Bloodworth echoed the same sentiments. “If talent is the only requirement to be rich and famous, then he will be,” explained Bloodworth.
So why law school then? Well, Kalam said he came to law school to “be out of (his) element.”
“I didn’t want to follow the normal course of things … and get a Ph.D. or a Masters in Fine Arts and sit in a room and workshop my fiction with a bunch of aspiring novelists,” explained Kalam. “Writing cannot be taught. Either you have it or you don’t. I liked the old school way of writing, which is to work a nine-to-five job and write at night, and to be ‘in the world’ so to speak.”
“At HLS I’m certainly out of my element because everyone is so pragmatic, but I like that,” said Kalam. “Law provides excellent balance to the creative life.”
Kalam will be working for Covington & Burling in Washington, D.C., this summer and wants to practice law after graduation.
“As a writer, you have no colleagues, no sense of community,” Kalam ex-plained. “It is a very lonely profession. For this reason, I wanted something to balance that.”
Kalam writes two to three hours a day.
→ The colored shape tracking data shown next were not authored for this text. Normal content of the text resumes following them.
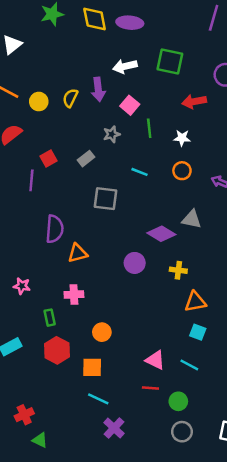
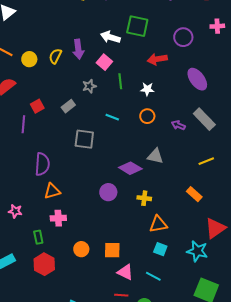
white arrow: (125, 66) -> (110, 37), moved, turned 30
orange triangle: (78, 253) -> (52, 191), moved
orange square: (92, 367) -> (112, 250), moved

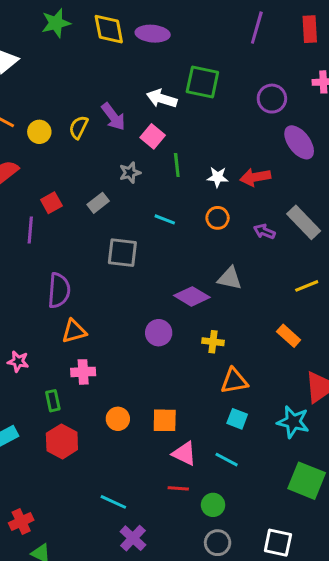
purple arrow: (78, 49) -> (113, 117), turned -30
red arrow: (157, 59) -> (255, 177), moved
purple ellipse: (197, 79) -> (299, 142), moved

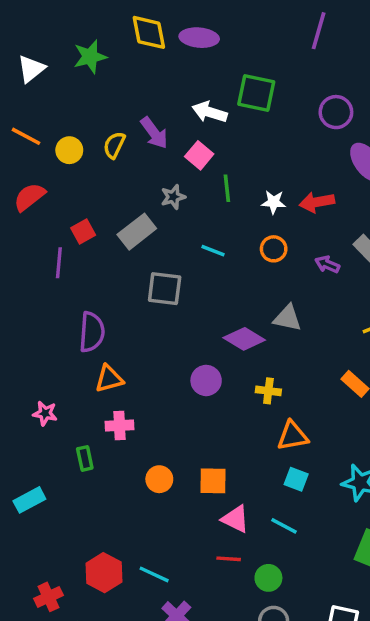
green star: (56, 23) -> (90, 57), moved
gray rectangle: (98, 203) -> (137, 232), size x1.5
red hexagon: (62, 441) -> (104, 573), moved

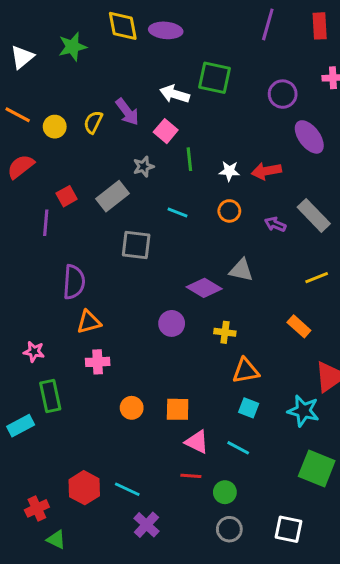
green rectangle: (85, 458) -> (50, 396), moved, size x1.5

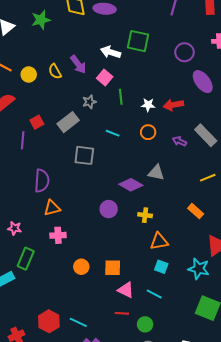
yellow semicircle: (93, 122) -> (55, 71), turned -56
green rectangle: (50, 396) -> (26, 259), turned 35

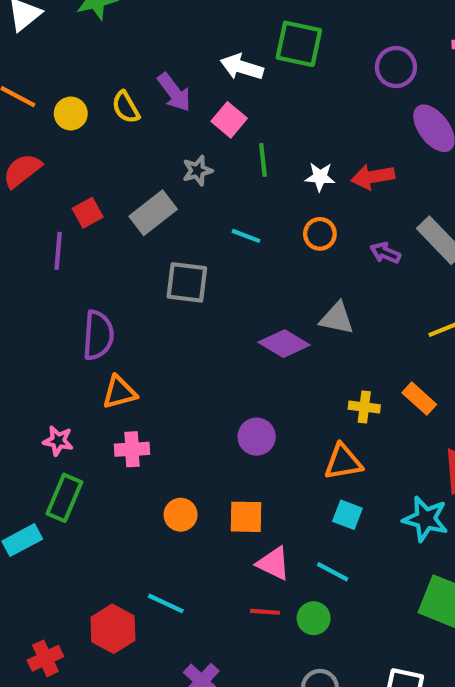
purple circle: (109, 209) -> (257, 437), moved
yellow cross: (145, 215) -> (364, 407), moved
pink star: (15, 228) -> (58, 441), moved
cyan line: (78, 322) -> (166, 603), moved
green circle: (145, 324) -> (314, 618), moved

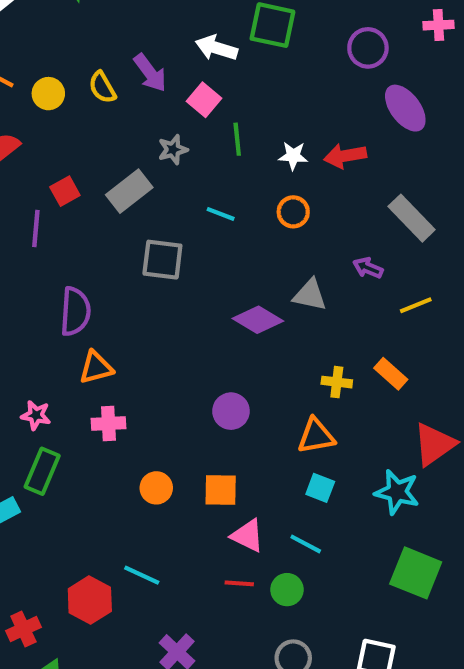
purple arrow: (385, 253) -> (368, 268), moved

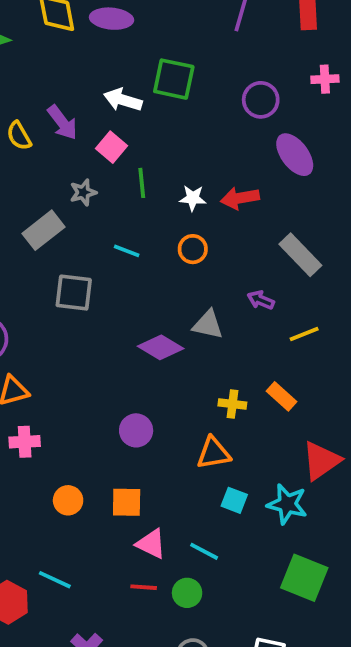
cyan square: (320, 488) -> (234, 500), moved

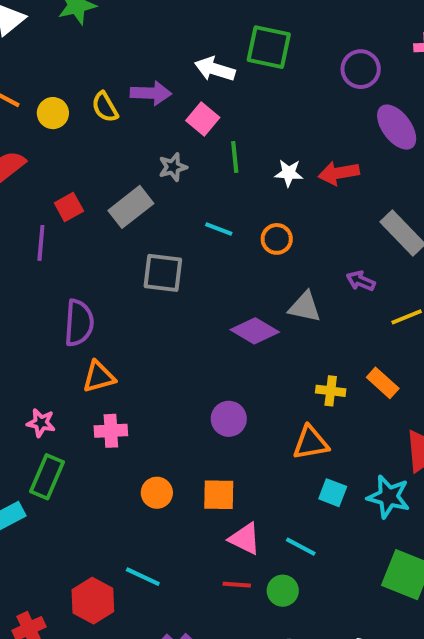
purple arrow: (62, 123) -> (151, 93), turned -51
orange circle: (193, 249) -> (277, 239), moved

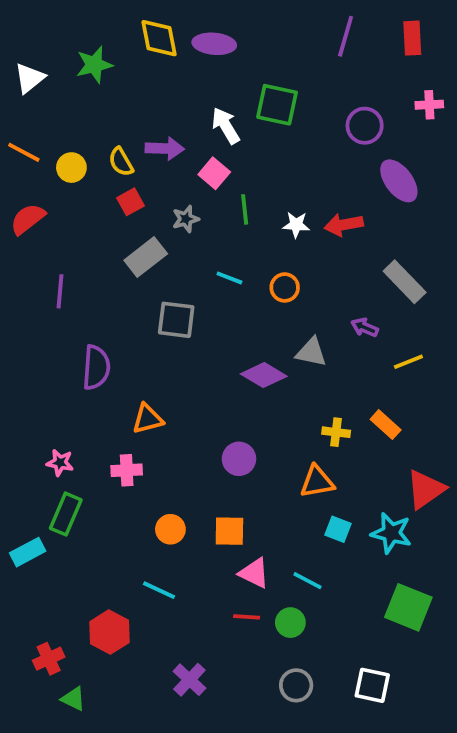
white arrow: (215, 69) -> (226, 126), turned 42
red square: (69, 207) -> (130, 202), moved
orange triangle: (99, 377) -> (148, 419), moved
cyan line: (143, 577) -> (159, 590), moved

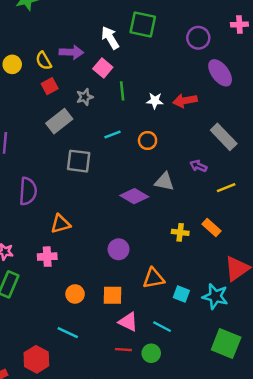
cyan line: (229, 278) -> (112, 134), turned -42
orange triangle: (317, 482) -> (154, 278), moved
He is already working toward his next goal.
“I am working very hard to get my novel submitted to get published and keeping my fingers crossed,” said Kalam. “That is the biggest thing for me right now.”
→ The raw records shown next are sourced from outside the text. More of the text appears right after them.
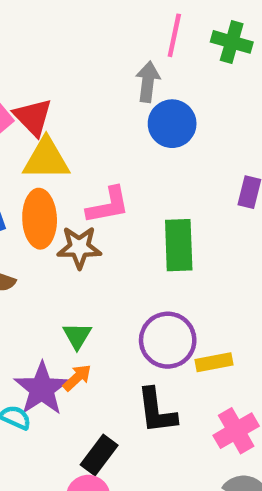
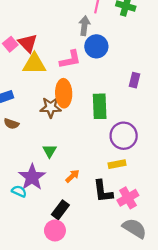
pink L-shape: (108, 205) -> (70, 59), moved
orange ellipse: (40, 219) -> (64, 93), moved
purple circle: (168, 340) -> (124, 136), moved
orange arrow: (77, 378) -> (72, 176), moved
black L-shape: (157, 411) -> (103, 191), moved

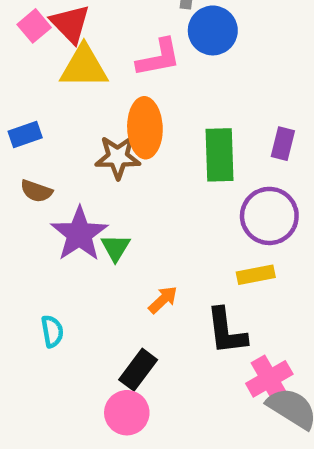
purple rectangle: (134, 80) -> (283, 144), moved
purple star: (32, 177) -> (79, 234), moved
cyan semicircle: (19, 191) -> (52, 331), turned 56
pink cross: (128, 198) -> (269, 379), moved

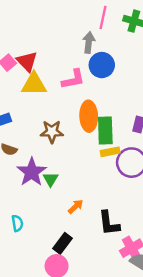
orange ellipse: (145, 128) -> (89, 116), moved
yellow rectangle: (256, 275) -> (110, 152), moved

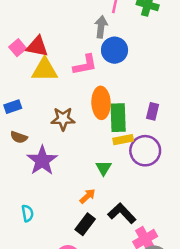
red triangle: (27, 61) -> (37, 46), turned -35
green triangle: (51, 179) -> (103, 168), moved
black L-shape: (109, 223) -> (122, 213), turned 144
black rectangle: (63, 243) -> (85, 224), moved

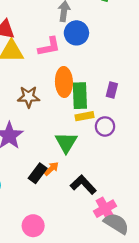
purple circle: (145, 151) -> (105, 126), size x0.7
green triangle: (103, 168) -> (66, 142), size x1.5
black rectangle: (85, 224) -> (38, 173), moved

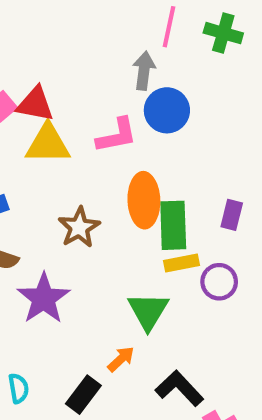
brown star: (29, 97) -> (79, 227), turned -30
black rectangle: (38, 173) -> (83, 395), moved

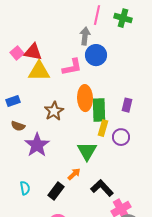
yellow rectangle: (182, 263) -> (103, 128), turned -63

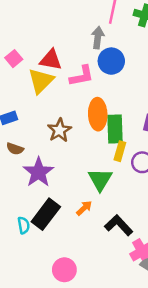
red triangle: (33, 52) -> (51, 60), moved
yellow triangle: (39, 71) -> (41, 81), turned -45
black rectangle: (56, 191) -> (46, 214), moved, size x1.4

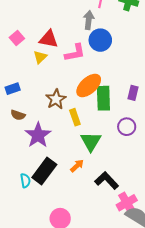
yellow triangle: (41, 81) -> (40, 57), size x0.6
orange ellipse: (98, 114) -> (89, 85), turned 50
yellow rectangle: (120, 151) -> (75, 117), moved, turned -35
Besides writing, one of the other loves of Kalam’s life is photography, a hobby he developed from his father. “He would give me his old cameras and let me take pictures with those and so I really got into it that way,” explained Kalam.
“When I am writing, the stakes are really high. I am very competitive, and I have to be the best, but nothing is at risk when I am taking pictures,” said Kalam, who takes pictures for the RECORD. “The stakes aren’t so high so it is just pure enjoyment.”
Kalam’s other passions are jazz, coffee and, of course, his fiancee – Rashann Duvall ’02.
As for Kalam’s future … Ernest Heningway went on to win the Pulitzer. And although Kalam’s doesn’t talk much about awards, he does speak of achieving great heights.
“I want to be a great writer someday … I want to be like the people I admire,” said Kalam. “Being a great writer means being acknowledged as one of the great ones.”